En La cresta de Ilión, como en otros de mis libros, me interesa trazar esa batalla, que a veces es dicha solo a medias, aunque la libramos milimétricamente, sin piedad, en el día a día.
Vivimos en regímenes que crean la ilusión que podemos escapar de nuestra propia materialidad: la novela se niega a aceptar esa hipótesis.
Hay una idea que atraviesa todo el libro en relación con la búsqueda de un manuscrito que permitiría recobrar el lenguaje. ¿En la escritura del pasado se encuentran las claves identitarias?
El pasado, decía Milorad Pavić, siempre está a punto de ocurrir.
Ya como fósil o como trauma, ya como espectro que amenaza su mismo por-venir, el pasado nos circunda y nos estructura y nos limita y también podría, con suerte, con maña, mostrarnos el camino de la liberación.
Escarbar en las capas geológicas de la experiencia y del lenguaje, des-sedimentar: eso es algo que puede hacer la escritura.
Como autora, una vez terminado un libro, ¿sientes que perdiste parte del universo que creaste o, por el contrario, te impregna por completo?
Hay un proceso de duelo, sin duda.
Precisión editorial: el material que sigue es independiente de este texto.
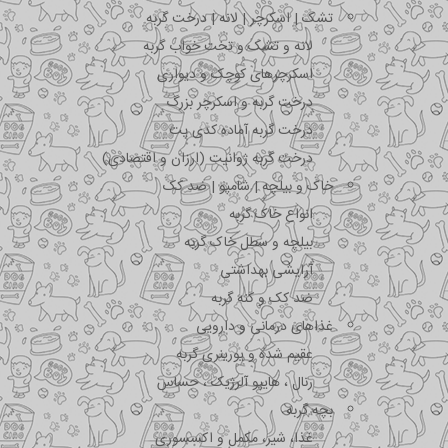
تشک | اسکرچر | لانه | درخت گربه
لانه و تشک و تخت خواب گربه
اسکرچرهای کوچک و دیواری
درخت گربه و اسکرچر بزرگ
درخت گربه آماده کدی پت
درخت گربه ژوانیت (ارزان و اقتصادی)
خاک و بیلچه | شامپو | ضد کک
انواع خاک گربه
بیلچه و سطل خاک گربه
آرایشی بهداشتی
ضد کک و کنه گربه
غذاهای درمانی و دارویی
عقیم شده و یورینری گربه
رنال ، هایپو آلرژیک ، حساس
بچه گربه
غذا، شیر، مکمل و اکسسوری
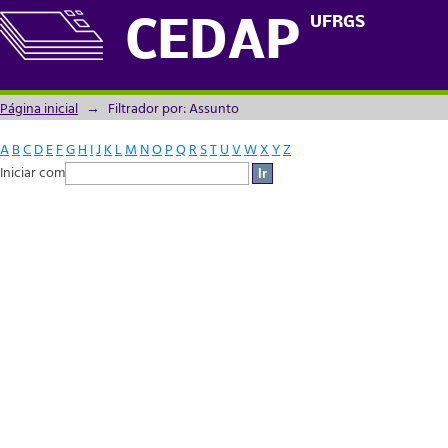
Filtrador por: Assunto
UFRGS
CEDAP
Página inicial
→
Filtrador por: Assunto
A
B
C
D
E
F
G
H
I
J
K
L
M
N
O
P
Q
R
S
T
U
V
W
X
Y
Z
Iniciar com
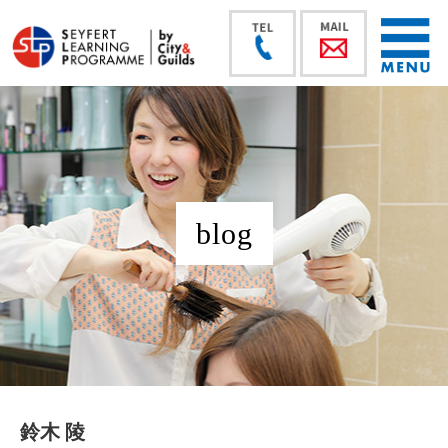
blog
鈴木 陵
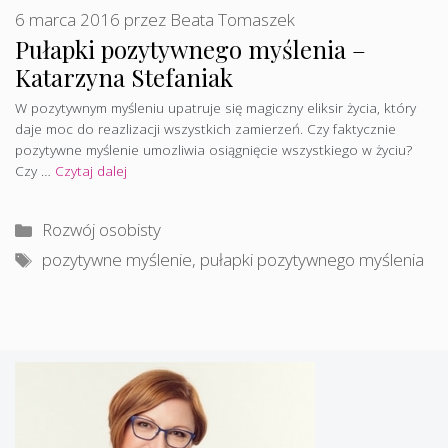
6 marca 2016
przez
Beata Tomaszek
Pułapki pozytywnego myślenia –
Katarzyna Stefaniak
W pozytywnym myśleniu upatruje się magiczny eliksir życia, który
daje moc do reazlizacji wszystkich zamierzeń. Czy faktycznie
pozytywne myślenie umozliwia osiągnięcie wszystkiego w życiu?
Czy …
Czytaj dalej
Kategorie
Rozwój osobisty
Tagi
pozytywne myślenie
,
pułapki pozytywnego myślenia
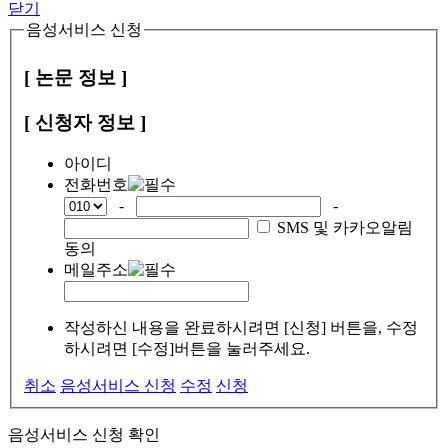
닫기
음성서비스 신청
[ 논문 정보 ]
[ 신청자 정보 ]
아이디
전화번호
-
-
SMS 및 카카오알림
동의
메일주소
작성하신 내용을 완료하시려면 [신청] 버튼을, 수정
하시려면 [수정]버튼을 눌러주세요.
취소
음성서비스 신청
수정
신청
음성서비스 신청 확인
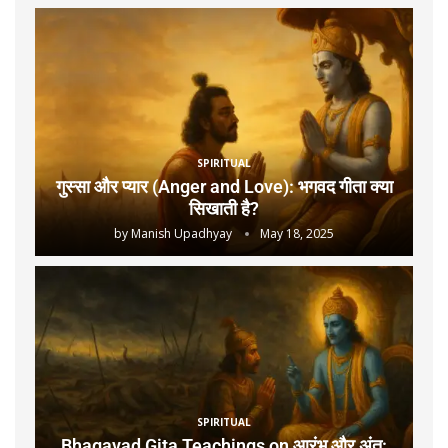
SPIRITUAL
गुस्सा और प्यार (Anger and Love): भगवद गीता क्या
सिखाती है?
by
Manish Upadhyay
May 18, 2025
SPIRITUAL
Bhagavad Gita Teachings on आरंभ और अंत:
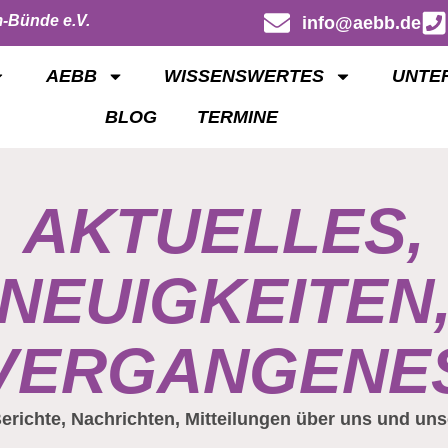
-Bünde e.V.
info@aebb.de
AEBB
WISSENSWERTES
UNTE
BLOG
TERMINE
AKTUELLES,
NEUIGKEITEN
VERGANGENE
erichte, Nachrichten, Mitteilungen über uns und uns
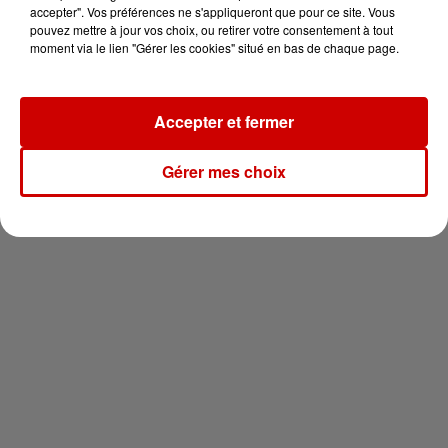
en jet ski !
accepter". Vos préférences ne s'appliqueront que pour ce site. Vous
pouvez mettre à jour vos choix, ou retirer votre consentement à tout
moment via le lien "Gérer les cookies" situé en bas de chaque page.
Accepter et fermer
Newsletter
Gérer mes choix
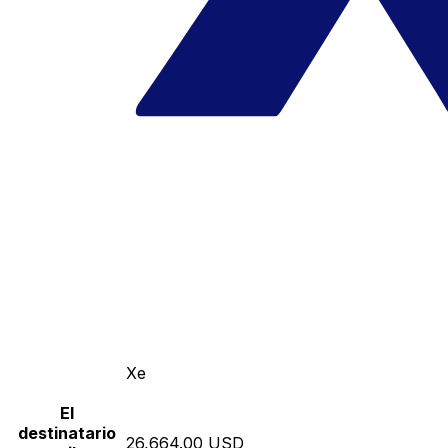
Xe
El
destinatario
26,664.00 USD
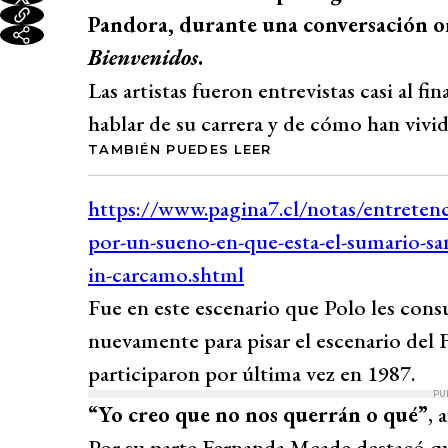
Pandora, durante una conversación on
Bienvenidos
.
Las artistas fueron entrevistas casi al fi
hablar de su carrera y de cómo han vivid
TAMBIÉN PUEDES LEER
Fue en este escenario que Polo les cons
nuevamente para pisar el escenario del F
participaron por última vez en 1987.
PU
“Yo creo que no nos querrán o qué”
, 
Por su parte Fernanda Meade destacó qu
Al contrario de lo que rezan los talleres de escritura en Estados Unidos, aquello de “escribe de lo que sabes”, yo escribo para saber.
Cuando un proceso de escritura llega a su fin es porque algo que no sabía –pero que intuía o me asediaba– ha emergido ya, usualmente no en forma de respuesta, incluso tampoco como otro modo de claridad, pero sí como un enigma con el que puedo seguir viviendo.
Por eso la palabra fin, que es un punto de llegada, también es, al mismo tiempo, el punto de partida.
Hablando del lenguaje, dentro de la novela surge una lengua inventada, que parece fraguarse en la casa del protagonista, pero a sus espaldas. ¿La lengua puede ser un refugio y una cárcel al mismo tiempo?
He vivido ya más de la mitad de mi vida en Estados Unidos, el segundo país hispanohablante del mundo, solo después de México. Soy una de las 50 o 60 millones de personas que hablan español, o una de las 11 o 12 millones de bilingües entre el español y el inglés. El español no es una lengua extranjera acá. Y, lejos de ser una lengua minoritaria, es una lengua minorizada.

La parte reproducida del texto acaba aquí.